### Task objective
What you return should be the line containing "NOUS ÉCRIRE" and each line after it to the end of the records, copied exactly.

Excerpts from a dataset:
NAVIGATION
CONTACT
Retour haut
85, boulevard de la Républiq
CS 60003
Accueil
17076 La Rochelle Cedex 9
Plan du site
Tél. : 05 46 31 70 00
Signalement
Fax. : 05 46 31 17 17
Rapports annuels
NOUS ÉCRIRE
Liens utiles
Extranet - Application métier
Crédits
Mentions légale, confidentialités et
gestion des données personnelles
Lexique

### Reply to the task
NOUS ÉCRIRE
Liens utiles
Extranet - Application métier
Crédits
Mentions légale, confidentialités et
gestion des données personnelles
Lexique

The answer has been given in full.